Yorkshire puddings are soft, bowl-shaped buns ideal for holding gravy for a special meal, like your favourite type of roast. We just made them for Easter supper, and I am very excited to have found that my dairy-free version to accommodate other family members actually worked better than my first try with dairy! It’s also gluten free so I could make it in my sister’s celiac kitchen. And egg and nut free… come to think of it I think it has none of the priority allergens. I’d be happy to suggest substitutes if you need & want them!
The secret is a difference of temperature- cold batter into hot oil. Without further ado this makes 1 dozen.
2/3 c white rice flour
1/3 c tapioca starch
1/4 tsp salt
1/4 tsp baking soda
9 Tbsp Aquafaba (the water from cooked or canned beans)
1 tsp rice vinegar
1 cup coconut milk
Vegetable oil, or grease from your roast if applicable.
1) Preheat the oven to 425F
2) Put ~1Tbsp of oil/grease into each cup of a muffin tin (I use silicone. My sister prefers metal, but sometimes hers stick a bit). The bottom of the cup should be covered.
3) Put the muffin tin into the oven, and let the oil get VERY HOT while you prepare the batter.
4) Mix dry ingredients.
5) Add Aquafaba and Vinegar, mix well.
6) Add coconut milk and beat a few mins. It should be the consistency of thick cream.
7) Chill the batter in the fridge if it’s not already cold.

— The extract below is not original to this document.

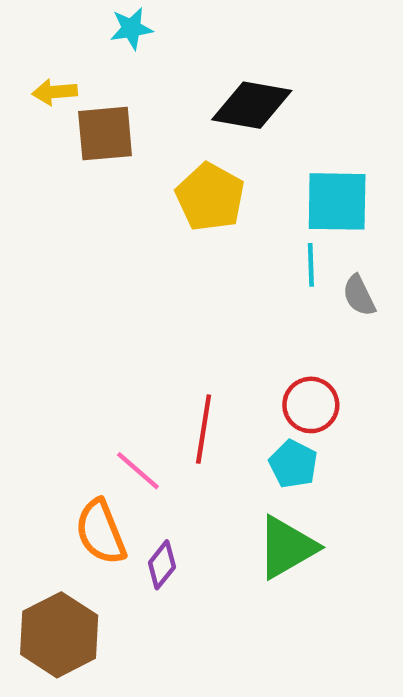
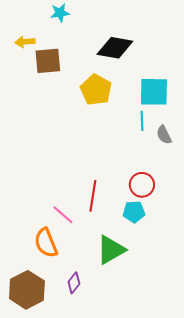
cyan pentagon: (293, 464) -> (134, 212), turned -30
green triangle: (287, 547) -> (111, 250), moved
purple diamond: (162, 565) -> (74, 283), moved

8) Working quickly when the oil gets hot, take the muffin tin out of the oven, and distribute the batter relatively evenly in each muffin cup. Put it back in the oven and close the door.
9) Keep an eye on your puddings without opening the oven if at all possible. Bake 425F for 15-20 minutes, or until they are a bit browned and have risen enough.
10) Serve with your favourite gravy & roast, and butter or margarine if you’d like. Enjoy.